Por mi filosofía siempre las
alenté en sus aspiraciones y quizá por eso mi esposa me dejó por alguien más
exitoso, menos aburrido, aunque más irritable.
Mi hija adorada tiene
veleidades intelectuales. Desde pequeña quedaba de boca abierta cuando
concurríamos a la presentación de libros infantiles y oía a los escritores
leyendo sus producciones.
Desde mi consultorio opiné con
tan poca llegada a mi auditorio que a veces prefería callar mis diagnósticos
sobre los candidatos que Mariana traía a casa.

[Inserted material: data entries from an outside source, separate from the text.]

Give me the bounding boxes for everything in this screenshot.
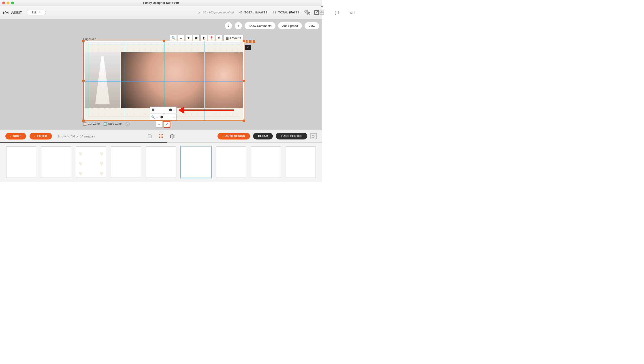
text-tool-button[interactable]: T [185, 35, 192, 42]
minimize-window[interactable] [7, 2, 10, 4]
prev-spread-button[interactable] [225, 22, 232, 30]
swap-horizontal-icon: ↔ [180, 36, 183, 40]
opacity-slider-row[interactable]: − + [150, 107, 176, 113]
svg-point-13 [162, 134, 163, 135]
thumbnail-pattern[interactable] [146, 146, 176, 178]
svg-point-19 [162, 137, 163, 138]
visibility-tool-button[interactable]: 👁 [216, 35, 222, 42]
magnifier-icon: 🔍 [172, 36, 176, 40]
zoom-tool-button[interactable]: 🔍 [170, 35, 177, 42]
svg-point-18 [161, 137, 162, 138]
svg-point-14 [159, 136, 160, 137]
thumbnail-pattern[interactable] [251, 146, 281, 178]
pages-label: Pages 3-4 [83, 37, 96, 41]
resize-handle[interactable] [82, 120, 84, 122]
thumbnail-pattern[interactable] [41, 146, 71, 178]
show-comments-button[interactable]: Show Comments [244, 22, 276, 30]
chevron-left-icon: ‹ [34, 135, 36, 138]
svg-rect-20 [312, 135, 314, 137]
resize-handle[interactable] [163, 40, 165, 42]
svg-point-15 [161, 136, 162, 137]
window-controls [2, 2, 14, 4]
auto-design-button[interactable]: ‹ AUTO DESIGN [218, 133, 250, 139]
resize-handle[interactable] [243, 80, 245, 82]
chevron-right-icon [237, 24, 240, 27]
module-album-icon[interactable] [288, 9, 295, 16]
view-button[interactable]: View [304, 22, 319, 30]
resize-handle[interactable] [82, 80, 84, 82]
swap-tool-button[interactable]: ↔ [178, 35, 184, 42]
close-window[interactable] [2, 2, 5, 4]
module-wall-art-icon[interactable] [318, 9, 322, 16]
thumbnail-pattern[interactable] [6, 146, 36, 178]
magic-wand-icon [165, 122, 169, 126]
delete-spread-button[interactable]: ✕ [245, 45, 250, 50]
svg-rect-10 [149, 135, 152, 138]
resize-handle[interactable] [243, 40, 245, 42]
zoom-slider[interactable] [159, 117, 172, 117]
opacity-zoom-panel: − + 🔍 − + ↔ [150, 107, 176, 128]
magic-wand-button[interactable] [164, 121, 170, 128]
module-comments-icon[interactable] [303, 9, 310, 16]
opacity-icon [151, 108, 155, 112]
layers-mode-icon[interactable] [170, 134, 175, 139]
swap-horizontal-icon: ↔ [158, 123, 161, 126]
next-spread-button[interactable] [234, 22, 242, 30]
thumbnail-pattern[interactable] [216, 146, 246, 178]
thumbnail-pattern[interactable] [181, 146, 211, 178]
svg-point-17 [159, 137, 160, 138]
thumbnail-pattern[interactable] [76, 146, 106, 178]
stamp-icon [197, 10, 202, 15]
magnifier-icon: 🔍 [151, 115, 155, 119]
cut-zone-legend: Cut Zone [83, 122, 100, 126]
resize-handle[interactable] [82, 40, 84, 42]
album-size-selector[interactable]: 8x8 ✎ [27, 10, 46, 15]
opacity-slider[interactable] [159, 110, 172, 110]
drag-grip-icon[interactable] [158, 131, 164, 132]
decrease-icon[interactable]: − [156, 108, 158, 112]
window-titlebar: Fundy Designer Suite v10 [0, 0, 322, 6]
chevron-left-icon [227, 24, 230, 27]
add-photos-button[interactable]: + ADD PHOTOS [276, 133, 307, 139]
zoom-window[interactable] [11, 2, 14, 4]
app-toolbar: Album 8x8 ✎ 20 - 100 pages required 45 T… [0, 6, 322, 19]
increase-icon[interactable]: + [173, 116, 175, 119]
add-spread-button[interactable]: Add Spread [278, 22, 302, 30]
fill-tool-button[interactable]: ◼ [193, 35, 200, 42]
sort-button[interactable]: ‹ SORT [5, 133, 26, 139]
patterns-mode-icon[interactable] [159, 134, 164, 139]
thumbnail-pattern[interactable] [111, 146, 141, 178]
svg-point-11 [159, 134, 160, 135]
increase-icon[interactable]: + [173, 108, 175, 112]
contrast-icon: ◐ [202, 36, 206, 40]
flip-horizontal-button[interactable]: ↔ [156, 121, 163, 128]
help-icon[interactable]: ? [126, 122, 130, 126]
bw-tool-button[interactable]: ◐ [200, 35, 207, 42]
canvas: Show Comments Add Spread View Pages 3-4 … [0, 19, 322, 130]
pin-icon: 📍 [210, 36, 214, 40]
safe-zone-legend: Safe Zone [104, 122, 122, 126]
chevron-left-icon: ‹ [10, 135, 12, 138]
filter-button[interactable]: ‹ FILTER [30, 133, 52, 139]
thumbnail-pattern[interactable] [286, 146, 316, 178]
spread-toolbar: 🔍 ↔ T ◼ ◐ 📍 👁 ▦ Layouts [170, 35, 244, 42]
eye-icon: 👁 [218, 36, 221, 40]
tutorial-arrow [178, 108, 234, 113]
resize-handle[interactable] [243, 120, 245, 122]
svg-point-12 [161, 134, 162, 135]
image-count-status: Showing 54 of 54 images [57, 134, 95, 138]
thumbnail-size-toggle[interactable] [310, 133, 317, 139]
total-images: 45 TOTAL IMAGES [239, 11, 268, 14]
well-view-modes [148, 134, 175, 139]
resize-handle-stack[interactable] [246, 40, 255, 43]
strip-scrollbar[interactable] [0, 142, 322, 143]
pin-tool-button[interactable]: 📍 [208, 35, 215, 42]
svg-rect-8 [152, 109, 154, 111]
section-label: Album [11, 10, 22, 15]
image-well-toolbar: ‹ SORT ‹ FILTER Showing 54 of 54 images … [0, 130, 322, 142]
photos-mode-icon[interactable] [148, 134, 152, 139]
decrease-icon[interactable]: − [156, 116, 158, 119]
zoom-slider-row[interactable]: 🔍 − + [150, 114, 176, 120]
layouts-button[interactable]: ▦ Layouts [223, 35, 244, 42]
clear-button[interactable]: CLEAR [253, 133, 273, 139]
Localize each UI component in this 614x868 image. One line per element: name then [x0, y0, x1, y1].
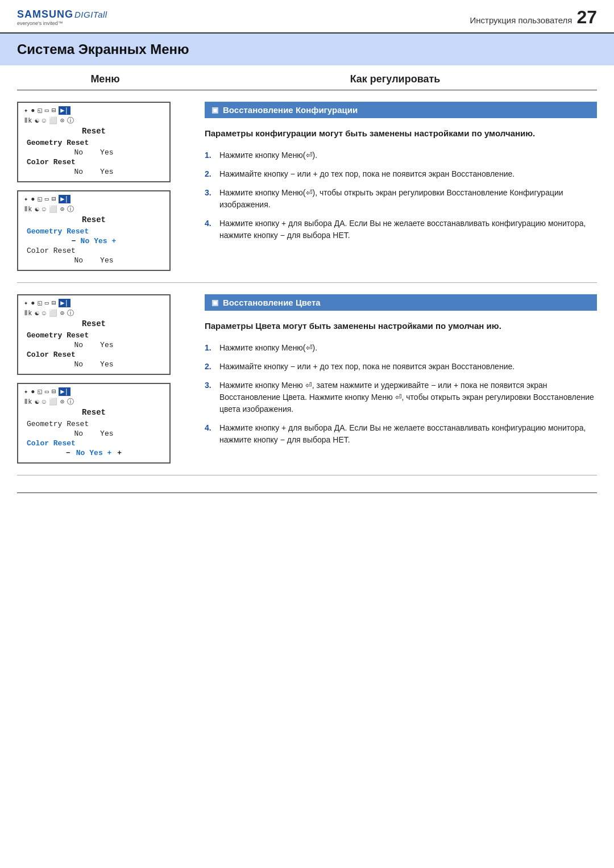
osd-color-row-1a: Color Reset — [24, 246, 164, 256]
section-color-restore: ✦ ● ◱ ▭ ⊟ ▶| ǁk ☯ ☺ ⬜ ⊙ ⓘ Reset Geom — [17, 283, 597, 475]
osd-color-label-2a: Color Reset — [27, 439, 76, 448]
osd-color-minus-2a: − — [66, 449, 70, 457]
osd-geo-label-1a: Geometry Reset — [27, 227, 89, 236]
osd-geo-row-1: Geometry Reset — [24, 138, 164, 148]
menu-col-2: ✦ ● ◱ ▭ ⊟ ▶| ǁk ☯ ☺ ⬜ ⊙ ⓘ Reset Geom — [17, 294, 193, 464]
color-icon: ⊟ — [52, 106, 56, 115]
bottom-divider — [17, 493, 597, 493]
osd-color-no-1: No — [74, 168, 83, 176]
image-icon: ◱ — [38, 106, 42, 115]
menu-col-1: ✦ ● ◱ ▭ ⊟ ▶| ǁk ☯ ☺ ⬜ ⊙ ⓘ Reset Geom — [17, 102, 193, 271]
step-1-1: 1. Нажмите кнопку Меню(⏎). — [205, 149, 597, 161]
step-1-2: 2. Нажимайте кнопку − или + до тех пор, … — [205, 168, 597, 180]
osd-icons-row2: ǁk ☯ ☺ ⬜ ⊙ ⓘ — [24, 116, 164, 126]
osd-reset-label-2n: Reset — [24, 319, 164, 328]
osd-color-no-2a: No — [76, 449, 85, 457]
brightness-icon: ✦ — [24, 106, 28, 115]
icon-2-6: ⓘ — [67, 116, 74, 126]
samsung-logo: SAMSUNG DIGITall — [17, 9, 107, 20]
osd-color-values-1a: No Yes — [24, 256, 164, 265]
osd-color-yes-2n: Yes — [100, 360, 113, 369]
title-icon-1: ▣ — [211, 106, 218, 114]
osd-geo-label-2n: Geometry Reset — [27, 331, 89, 340]
osd-box-1-normal: ✦ ● ◱ ▭ ⊟ ▶| ǁk ☯ ☺ ⬜ ⊙ ⓘ Reset Geom — [17, 102, 171, 182]
osd-geo-values-1a: − No Yes + — [24, 236, 164, 246]
osd-geo-no-2n: No — [74, 341, 83, 349]
osd-icons-row2-2n: ǁk ☯ ☺ ⬜ ⊙ ⓘ — [24, 308, 164, 318]
osd-reset-label-1a: Reset — [24, 215, 164, 224]
osd-icons-row2-a: ǁk ☯ ☺ ⬜ ⊙ ⓘ — [24, 205, 164, 214]
osd-color-row-2n: Color Reset — [24, 350, 164, 360]
osd-geo-label-1: Geometry Reset — [27, 139, 89, 147]
osd-reset-label-2a: Reset — [24, 408, 164, 417]
osd-color-values-1: No Yes — [24, 167, 164, 177]
section1-title: ▣ Восстановление Конфигурации — [205, 102, 597, 118]
osd-icons-row-2a: ✦ ● ◱ ▭ ⊟ ▶| — [24, 387, 164, 396]
osd-geo-values-1: No Yes — [24, 148, 164, 157]
column-headers: Меню Как регулировать — [17, 65, 597, 90]
section1-bold-text: Параметры конфигурации могут быть замене… — [205, 127, 597, 140]
osd-color-no-1a: No — [74, 256, 83, 265]
osd-geo-row-1a: Geometry Reset — [24, 227, 164, 236]
step-1-3: 3. Нажмите кнопку Меню(⏎), чтобы открыть… — [205, 187, 597, 211]
osd-geo-yes-2a: Yes — [100, 429, 113, 438]
osd-box-2-normal: ✦ ● ◱ ▭ ⊟ ▶| ǁk ☯ ☺ ⬜ ⊙ ⓘ Reset Geom — [17, 294, 171, 375]
osd-geo-minus-1a: − — [72, 237, 76, 245]
osd-geo-values-2a: No Yes — [24, 429, 164, 439]
osd-color-plus-2a: + — [117, 449, 122, 457]
osd-color-values-2a: − No Yes + + — [24, 448, 164, 458]
osd-geo-label-2a: Geometry Reset — [27, 420, 89, 428]
icon-2-3: ☺ — [42, 117, 46, 125]
step-2-1: 1. Нажмите кнопку Меню(⏎). — [205, 342, 597, 354]
icon-2-1: ǁk — [24, 116, 32, 125]
title-icon-2: ▣ — [211, 298, 218, 307]
osd-geo-yes-1: Yes — [100, 148, 113, 157]
osd-color-row-2a: Color Reset — [24, 439, 164, 448]
main-content: Меню Как регулировать ✦ ● ◱ ▭ ⊟ ▶| ǁk ☯ … — [0, 65, 614, 493]
section-title-bar: Система Экранных Меню — [0, 34, 614, 65]
osd-color-yes-1: Yes — [100, 168, 113, 176]
osd-icons-row-a: ✦ ● ◱ ▭ ⊟ ▶| — [24, 195, 164, 203]
logo-area: SAMSUNG DIGITall everyone's invited™ — [17, 9, 107, 26]
step-2-4: 4. Нажмите кнопку + для выбора ДА. Если … — [205, 422, 597, 446]
osd-color-no-2n: No — [74, 360, 83, 369]
osd-geo-yes-2n: Yes — [100, 341, 113, 349]
osd-color-label-1: Color Reset — [27, 158, 76, 166]
section-config-restore: ✦ ● ◱ ▭ ⊟ ▶| ǁk ☯ ☺ ⬜ ⊙ ⓘ Reset Geom — [17, 90, 597, 283]
osd-icons-row: ✦ ● ◱ ▭ ⊟ ▶| — [24, 106, 164, 115]
osd-color-yes-1a: Yes — [100, 256, 113, 265]
osd-geo-no-1a: No — [81, 237, 90, 245]
osd-box-1-active: ✦ ● ◱ ▭ ⊟ ▶| ǁk ☯ ☺ ⬜ ⊙ ⓘ Reset Geom — [17, 190, 171, 271]
page-header: SAMSUNG DIGITall everyone's invited™ Инс… — [0, 0, 614, 34]
section1-steps: 1. Нажмите кнопку Меню(⏎). 2. Нажимайте … — [205, 149, 597, 241]
osd-reset-label-1: Reset — [24, 127, 164, 136]
osd-geo-no-2a: No — [74, 429, 83, 438]
section2-bold-text: Параметры Цвета могут быть заменены наст… — [205, 320, 597, 333]
icon-2-2: ☯ — [35, 116, 39, 125]
reset-icon-hl: ▶| — [59, 106, 70, 115]
osd-geo-no-1: No — [74, 148, 83, 157]
osd-geo-values-2n: No Yes — [24, 340, 164, 350]
step-2-2: 2. Нажимайте кнопку − или + до тех пор, … — [205, 361, 597, 373]
osd-icons-row-2n: ✦ ● ◱ ▭ ⊟ ▶| — [24, 299, 164, 307]
icon-2-4: ⬜ — [49, 116, 57, 125]
osd-geo-row-2n: Geometry Reset — [24, 331, 164, 340]
content-col-1: ▣ Восстановление Конфигурации Параметры … — [193, 102, 597, 271]
osd-color-label-1a: Color Reset — [27, 247, 76, 255]
osd-box-2-active: ✦ ● ◱ ▭ ⊟ ▶| ǁk ☯ ☺ ⬜ ⊙ ⓘ Reset Geom — [17, 383, 171, 464]
section2-steps: 1. Нажмите кнопку Меню(⏎). 2. Нажимайте … — [205, 342, 597, 446]
page-title: Система Экранных Меню — [17, 41, 597, 57]
col-how-header: Как регулировать — [193, 73, 597, 85]
osd-geo-row-2a: Geometry Reset — [24, 419, 164, 429]
icon-2-5: ⊙ — [60, 116, 64, 125]
content-col-2: ▣ Восстановление Цвета Параметры Цвета м… — [193, 294, 597, 464]
section2-title: ▣ Восстановление Цвета — [205, 294, 597, 311]
col-menu-header: Меню — [17, 73, 193, 85]
osd-geo-yes-1a: Yes + — [94, 237, 116, 245]
osd-color-values-2n: No Yes — [24, 360, 164, 369]
osd-color-row-1: Color Reset — [24, 157, 164, 167]
step-1-4: 4. Нажмите кнопку + для выбора ДА. Если … — [205, 218, 597, 241]
osd-icons-row2-2a: ǁk ☯ ☺ ⬜ ⊙ ⓘ — [24, 397, 164, 407]
contrast-icon: ● — [31, 107, 35, 115]
osd-color-yes-2a: Yes + — [89, 449, 111, 457]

Cuando me presentó al último
concubino, la vi enroscada en el cuerpo flaco del sujeto y no sé si sentí
vergüenza, celos o temor. Parecía más estúpidamente enamorada que otras veces.
El novelista no usaba lentes
para leer. Eso reforzó mi mal presentimiento.
Alguien de unos cuarenta y
cinco años, con aspecto de malnutrido, casi lampiño, tiene que usar lentes si
efectivamente se consumió la vista leyendo a razón de cien novelas por cada
página que pretendiera redactar.
El flaco escritor no había
publicado aún ninguna de sus nueve novelas, pero para mi hija eso debía ser
interpretado como la suerte que padece un incomprendido antes de llegar a la
fama.
Para ella la indiferencia de
los editores equivalía a la calma previa a la tormenta: más calma, más
tormenta, pensaba Mariana; más desprecio de la obra de un gran escritor, más
estrepitoso éxito cuando la justicia finalmente llegara.
Como el futuro famoso casi no
comía, Mariana podía pagar los frugales gastos de su enamorado alojándolo
eróticamente en su dormitorio de soltera y utilizando la heladera que yo
intentaba mantener bien provista.
Reconozco que para mí lo más
importante es verla feliz a ella. Si sus ojos brillan mi paranoia decae.
Un cierto día estalló la
bomba.
Llegaron dos tenebrosos
personajes, altos, fornidos, de lentes oscuros, preguntaron por el artista y se lo llevaron.
Marianita desapareció de mi
casa al poco rato del secuestro, rapto, detención, o lo que fuera.
Dos días después volvió mi nena. Destrozada, desaseada,
sin brillo en los ojos.
— Luis está acusado de todos los crímenes que redactó en sus
novelas—, dijo en voz muy baja.
En seguida recordé el contenido de las únicas dos que había
leído y me hice una composición de lugar pesimista. Fue condenado a 18 años de
cárcel por homicidio especialmente agravado.
Mariana cayó en un pozo depresivo, casi melancólica, me daba
tanta pena que algunos pacientes notaron que mi trabajo ya no era tan aceptable
como antes.
Veinticinco meses después volvió Luis a buscar a Mariana.
Me sorprendió la brevedad de la condena, pero más me extrañó
la indiferencia de aquella enamorada.
Algo pactó Luis con la justicia que mi hija no aprueba.